» **What you should do**
Return the records exactly as they stand, and keep the pictures out of the copy.

(Page layout parsing data)
################

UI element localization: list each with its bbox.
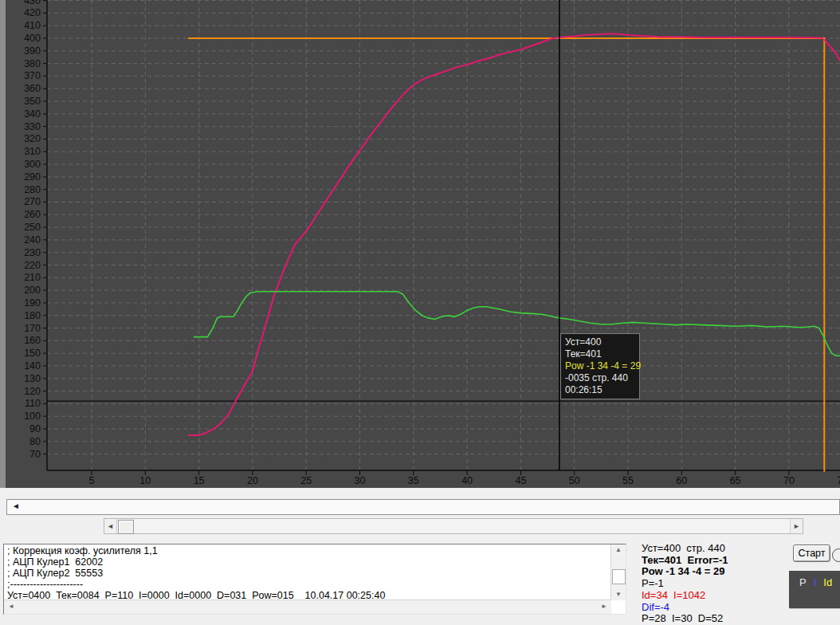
series-power: [194, 292, 840, 356]
svg-text:340: 340: [24, 108, 41, 120]
chart-canvas[interactable]: 5101520253035404550556065707543042041040…: [6, 0, 840, 488]
svg-text:160: 160: [24, 335, 41, 346]
svg-text:220: 220: [24, 260, 41, 271]
log-scroll-left-icon[interactable]: ◄: [6, 600, 17, 614]
svg-text:330: 330: [24, 121, 41, 132]
svg-text:80: 80: [29, 436, 41, 447]
log-line: ; Коррекция коэф. усилителя 1,1: [7, 545, 610, 556]
svg-text:260: 260: [24, 209, 41, 220]
svg-text:90: 90: [29, 423, 41, 434]
pid-legend-items: PIId: [789, 571, 840, 588]
chart-panel: 5101520253035404550556065707543042041040…: [6, 0, 840, 488]
start-button[interactable]: Старт: [793, 544, 830, 562]
svg-text:190: 190: [24, 297, 41, 309]
svg-text:65: 65: [730, 475, 741, 486]
svg-text:380: 380: [24, 58, 41, 69]
legend-item: I: [814, 576, 817, 588]
svg-text:430: 430: [24, 0, 41, 6]
svg-text:60: 60: [676, 475, 687, 486]
log-line: Уст=0400 Тек=0084 P=110 I=0000 Id=0000 D…: [7, 590, 610, 599]
chart-trackbar[interactable]: ◄: [6, 499, 840, 515]
log-line: ;----------------------: [7, 579, 610, 590]
series-setpoint: [188, 38, 824, 472]
tooltip-line: -0035 стр. 440: [565, 372, 635, 384]
svg-text:35: 35: [408, 475, 419, 486]
svg-text:55: 55: [622, 475, 634, 486]
tooltip-line: Pow -1 34 -4 = 29: [565, 360, 635, 372]
status-line: Тек=401 Error=-1: [642, 555, 728, 567]
svg-text:310: 310: [24, 146, 41, 157]
svg-text:420: 420: [24, 7, 41, 18]
svg-text:15: 15: [194, 475, 205, 486]
svg-text:100: 100: [24, 411, 41, 422]
svg-text:180: 180: [24, 310, 41, 321]
svg-text:50: 50: [569, 475, 580, 486]
svg-text:200: 200: [24, 285, 41, 296]
svg-text:10: 10: [139, 475, 151, 486]
svg-text:110: 110: [25, 398, 41, 409]
series-temperature: [188, 34, 840, 435]
window-left-edge: [0, 0, 6, 488]
svg-text:290: 290: [24, 171, 41, 183]
pid-legend: PIId: [789, 571, 840, 608]
svg-text:20: 20: [247, 475, 258, 486]
svg-text:140: 140: [24, 360, 41, 371]
indicator-circle: [832, 548, 840, 562]
svg-text:280: 280: [24, 184, 41, 195]
tooltip-line: Тек=401: [565, 348, 635, 360]
svg-text:70: 70: [783, 475, 795, 486]
svg-text:250: 250: [24, 222, 41, 233]
trackbar-thumb-icon[interactable]: ◄: [12, 501, 20, 510]
svg-text:70: 70: [29, 449, 41, 460]
svg-text:170: 170: [24, 323, 41, 334]
svg-text:360: 360: [24, 83, 41, 94]
tooltip-line: Уст=400: [565, 336, 635, 348]
legend-item: P: [799, 576, 807, 588]
status-readout: Уст=400 стр. 440Тек=401 Error=-1Pow -1 3…: [642, 543, 728, 625]
chart-tooltip: Уст=400Тек=401Pow -1 34 -4 = 29-0035 стр…: [560, 333, 640, 399]
log-scroll-down-icon[interactable]: ▼: [611, 589, 626, 600]
svg-text:45: 45: [515, 475, 526, 486]
log-line: ; АЦП Кулер1 62002: [7, 556, 610, 568]
status-line: Id=34 I=1042: [642, 590, 728, 602]
log-vscroll-thumb[interactable]: [612, 569, 626, 584]
log-scroll-up-icon[interactable]: ▲: [611, 544, 626, 556]
status-line: P=-1: [642, 578, 728, 590]
log-hscrollbar[interactable]: ◄ ►: [4, 599, 611, 614]
legend-item: Id: [823, 576, 832, 588]
svg-text:75: 75: [837, 475, 840, 486]
log-vscrollbar[interactable]: ▲ ▼: [610, 544, 626, 600]
svg-text:230: 230: [24, 247, 41, 258]
log-scroll-right-icon[interactable]: ►: [599, 600, 610, 614]
svg-text:320: 320: [24, 133, 41, 144]
svg-text:400: 400: [24, 33, 41, 44]
svg-text:120: 120: [24, 386, 41, 397]
svg-text:390: 390: [24, 45, 41, 57]
log-text[interactable]: ; Коррекция коэф. усилителя 1,1; АЦП Кул…: [7, 545, 610, 599]
tooltip-line: 00:26:15: [565, 384, 635, 396]
status-line: P=28 I=30 D=52: [642, 613, 728, 625]
svg-text:370: 370: [24, 70, 41, 81]
svg-text:240: 240: [24, 234, 41, 246]
status-line: Pow -1 34 -4 = 29: [642, 566, 728, 578]
svg-text:270: 270: [24, 196, 41, 207]
status-line: Dif=-4: [642, 602, 728, 614]
chart-hscrollbar[interactable]: ◄ ►: [104, 518, 803, 534]
status-line: Уст=400 стр. 440: [642, 543, 728, 555]
log-memo[interactable]: ; Коррекция коэф. усилителя 1,1; АЦП Кул…: [3, 544, 626, 615]
scroll-left-icon[interactable]: ◄: [104, 519, 117, 533]
scroll-right-icon[interactable]: ►: [790, 519, 803, 533]
svg-text:410: 410: [24, 20, 41, 31]
svg-text:25: 25: [300, 475, 312, 486]
svg-text:210: 210: [24, 272, 41, 283]
log-line: ; АЦП Кулер2 55553: [7, 568, 610, 579]
svg-text:300: 300: [24, 159, 41, 170]
scrollbar-thumb[interactable]: [118, 520, 134, 534]
svg-text:130: 130: [24, 373, 41, 384]
svg-text:350: 350: [24, 96, 41, 107]
svg-text:40: 40: [461, 475, 473, 486]
svg-text:30: 30: [355, 475, 366, 486]
svg-text:150: 150: [24, 348, 41, 359]
svg-text:5: 5: [89, 475, 95, 486]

################

» **Answer to this exercise**
UI element localization: list each with its bbox.
series-power: [194, 292, 840, 356]
svg-text:340: 340: [24, 108, 41, 120]
chart-canvas[interactable]: 5101520253035404550556065707543042041040…: [6, 0, 840, 488]
svg-text:160: 160: [24, 335, 41, 346]
svg-text:220: 220: [24, 260, 41, 271]
log-scroll-left-icon[interactable]: ◄: [6, 600, 17, 614]
svg-text:330: 330: [24, 121, 41, 132]
svg-text:80: 80: [29, 436, 41, 447]
log-line: ; Коррекция коэф. усилителя 1,1: [7, 545, 610, 556]
svg-text:260: 260: [24, 209, 41, 220]
svg-text:90: 90: [29, 423, 41, 434]
pid-legend-items: PIId: [789, 571, 840, 588]
chart-panel: 5101520253035404550556065707543042041040…: [6, 0, 840, 488]
start-button[interactable]: Старт: [793, 544, 830, 562]
svg-text:190: 190: [24, 297, 41, 309]
svg-text:65: 65: [730, 475, 741, 486]
svg-text:380: 380: [24, 58, 41, 69]
legend-item: I: [814, 576, 817, 588]
svg-text:430: 430: [24, 0, 41, 6]
svg-text:60: 60: [676, 475, 687, 486]
log-line: Уст=0400 Тек=0084 P=110 I=0000 Id=0000 D…: [7, 590, 610, 599]
chart-trackbar[interactable]: ◄: [6, 499, 840, 515]
log-line: ;----------------------: [7, 579, 610, 590]
series-setpoint: [188, 38, 824, 472]
tooltip-line: -0035 стр. 440: [565, 372, 635, 384]
svg-text:35: 35: [408, 475, 419, 486]
svg-text:55: 55: [622, 475, 634, 486]
tooltip-line: Pow -1 34 -4 = 29: [565, 360, 635, 372]
status-line: Тек=401 Error=-1: [642, 555, 728, 567]
svg-text:310: 310: [24, 146, 41, 157]
svg-text:420: 420: [24, 7, 41, 18]
svg-text:15: 15: [194, 475, 205, 486]
svg-text:100: 100: [24, 411, 41, 422]
svg-text:180: 180: [24, 310, 41, 321]
svg-text:50: 50: [569, 475, 580, 486]
svg-text:200: 200: [24, 285, 41, 296]
svg-text:10: 10: [139, 475, 151, 486]
svg-text:110: 110: [25, 398, 41, 409]
series-temperature: [188, 34, 840, 435]
window-left-edge: [0, 0, 6, 488]
svg-text:290: 290: [24, 171, 41, 183]
pid-legend: PIId: [789, 571, 840, 608]
svg-text:20: 20: [247, 475, 258, 486]
svg-text:140: 140: [24, 360, 41, 371]
indicator-circle: [832, 548, 840, 562]
svg-text:280: 280: [24, 184, 41, 195]
tooltip-line: Тек=401: [565, 348, 635, 360]
svg-text:70: 70: [783, 475, 795, 486]
svg-text:250: 250: [24, 222, 41, 233]
trackbar-thumb-icon[interactable]: ◄: [12, 501, 20, 510]
svg-text:70: 70: [29, 449, 41, 460]
svg-text:170: 170: [24, 323, 41, 334]
svg-text:360: 360: [24, 83, 41, 94]
tooltip-line: Уст=400: [565, 336, 635, 348]
legend-item: P: [799, 576, 807, 588]
status-readout: Уст=400 стр. 440Тек=401 Error=-1Pow -1 3…: [642, 543, 728, 625]
chart-tooltip: Уст=400Тек=401Pow -1 34 -4 = 29-0035 стр…: [560, 333, 640, 399]
log-scroll-down-icon[interactable]: ▼: [611, 589, 626, 600]
svg-text:45: 45: [515, 475, 526, 486]
log-line: ; АЦП Кулер1 62002: [7, 556, 610, 568]
status-line: Id=34 I=1042: [642, 590, 728, 602]
log-vscroll-thumb[interactable]: [612, 569, 626, 584]
log-scroll-up-icon[interactable]: ▲: [611, 544, 626, 556]
status-line: P=-1: [642, 578, 728, 590]
log-hscrollbar[interactable]: ◄ ►: [4, 599, 611, 614]
legend-item: Id: [823, 576, 832, 588]
svg-text:75: 75: [837, 475, 840, 486]
log-vscrollbar[interactable]: ▲ ▼: [610, 544, 626, 600]
svg-text:230: 230: [24, 247, 41, 258]
log-scroll-right-icon[interactable]: ►: [599, 600, 610, 614]
svg-text:320: 320: [24, 133, 41, 144]
svg-text:400: 400: [24, 33, 41, 44]
svg-text:120: 120: [24, 386, 41, 397]
svg-text:390: 390: [24, 45, 41, 57]
log-text[interactable]: ; Коррекция коэф. усилителя 1,1; АЦП Кул…: [7, 545, 610, 599]
tooltip-line: 00:26:15: [565, 384, 635, 396]
status-line: P=28 I=30 D=52: [642, 613, 728, 625]
svg-text:370: 370: [24, 70, 41, 81]
svg-text:240: 240: [24, 234, 41, 246]
status-line: Pow -1 34 -4 = 29: [642, 566, 728, 578]
svg-text:270: 270: [24, 196, 41, 207]
status-line: Dif=-4: [642, 602, 728, 614]
chart-hscrollbar[interactable]: ◄ ►: [104, 518, 803, 534]
status-line: Уст=400 стр. 440: [642, 543, 728, 555]
log-memo[interactable]: ; Коррекция коэф. усилителя 1,1; АЦП Кул…: [3, 544, 626, 615]
scroll-left-icon[interactable]: ◄: [104, 519, 117, 533]
scroll-right-icon[interactable]: ►: [790, 519, 803, 533]
svg-text:410: 410: [24, 20, 41, 31]
svg-text:25: 25: [300, 475, 312, 486]
svg-text:210: 210: [24, 272, 41, 283]
log-line: ; АЦП Кулер2 55553: [7, 568, 610, 579]
svg-text:300: 300: [24, 159, 41, 170]
scrollbar-thumb[interactable]: [118, 520, 134, 534]
svg-text:130: 130: [24, 373, 41, 384]
svg-text:350: 350: [24, 96, 41, 107]
svg-text:40: 40: [461, 475, 473, 486]
svg-text:30: 30: [355, 475, 366, 486]
svg-text:150: 150: [24, 348, 41, 359]
svg-text:5: 5: [89, 475, 95, 486]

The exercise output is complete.